Barbara Bonansea, per esempio. Calcio. Ventinove anni, cuneese anche lei, di Pinerolo, anagrafe, e Bricherasio, casa. Con la Juventus, ma anche prima con Torino e Brescia, titoli e gol a volontà. E la Nazionale. La scorsa settimana, dopo il 12-0 rifilato a Israele (con una sua doppietta), Barbara l’ha detto chiaro guardando avanti e in alto: “Il mio sogno è vincere gli Europei”, nel 2022, in Inghilterra.
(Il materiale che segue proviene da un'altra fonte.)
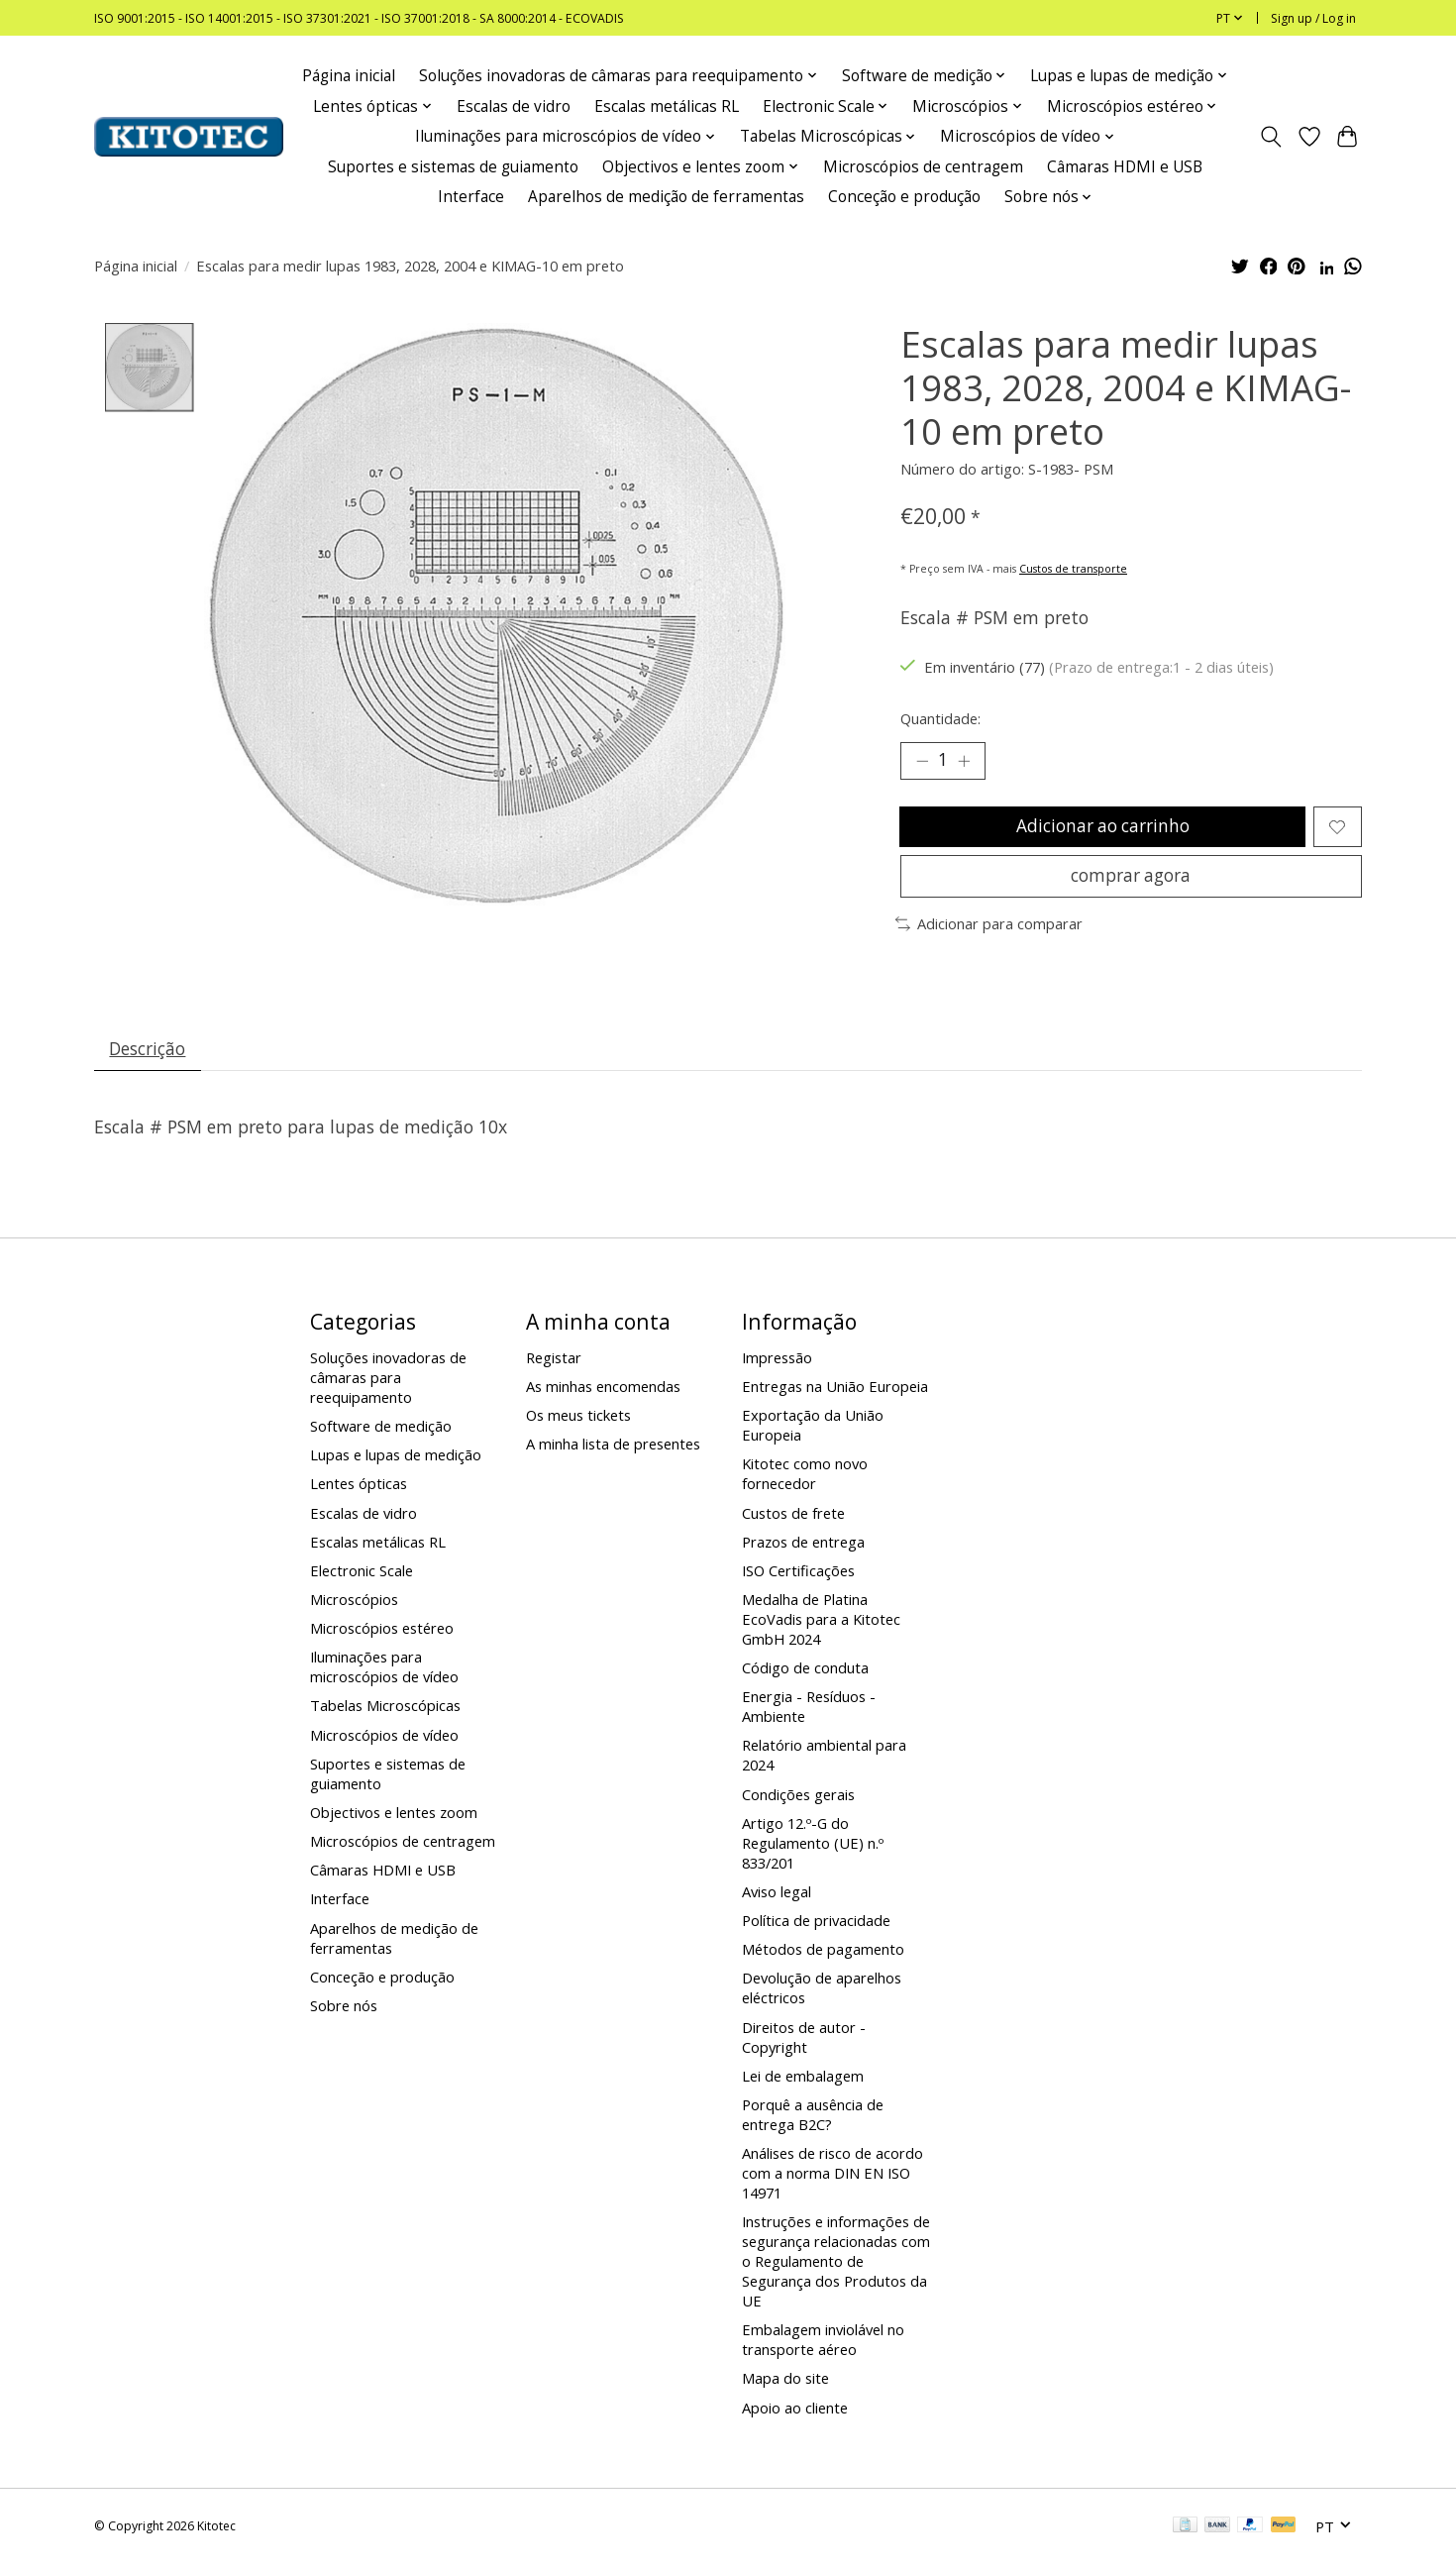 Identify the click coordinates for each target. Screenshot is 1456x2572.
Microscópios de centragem (923, 167)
Lei cresciuta giocando in squadra con i maschi, lei giudicata e inserita fra le migliori undici calciatrici al mondo, lei che non molla gli studi universitari nonostante il professionismo sportivo ma non economico (le distanze dagli uomini sono siderali), lei che fa da testimone alla cultura del mangiare sano, che si prodiga negli ospedali e che durante la pandemia è “scesa in campo” per scaricare camion e distribuire forniture di mascherine, camici e guanti.

   

La Nazionale di rugby femminile, per esempio. Accolte con pregiudizi e ironia (ci sono nel calcio, figurarsi nel rugby), accettate con diffidenza e sospetto, oggi sostengono il mondo ovale italiano nei Sei Nazioni dopo le disfatte dei colleghi. In un’edizione riveduta e accorciata del torneo, le azzurre se la vedranno il 10 aprile con l’Inghilterra e il 17 aprile con la Francia. Onore, orgoglio, rispetto. Non è poco.

  

E Tamara Lunger, per esempio. Alpinismo. Trentaquattro anni, bolzanina, un mese sul K2, non in cima, ma non invano. A TGCOM24 ha confidato: “Ero così convinta di potercela fare e poi invece è iniziato l’incubo ed è stato come se la montagna mi stesse gridando in faccia: vattene via da qui”, “Tutta la via attrezzata cadeva a pezzi, tutti i fittoni venivano fuori, i chiodi pure, le corde che si consumavano, in pochissimo tempo. Ho veramente sentito una voce che mi diceva: no, non è il tuo posto, e mi ha fatto anche riflettere sulla possibilità che forse questo sarebbe stato il mio ultimo tentativo d’inverno”, fino alla morte di amici e colleghi, “Forse era destino che fossero proprio loro - purtroppo attraverso tutto questo dolore - a farmi capire che magari per me tutto questo adesso è il passato, che è ora di qualcosa di diverso, di voltare pagina”, “Ho bisogno di altro tempo per capire certe cose”. A chi lo dici.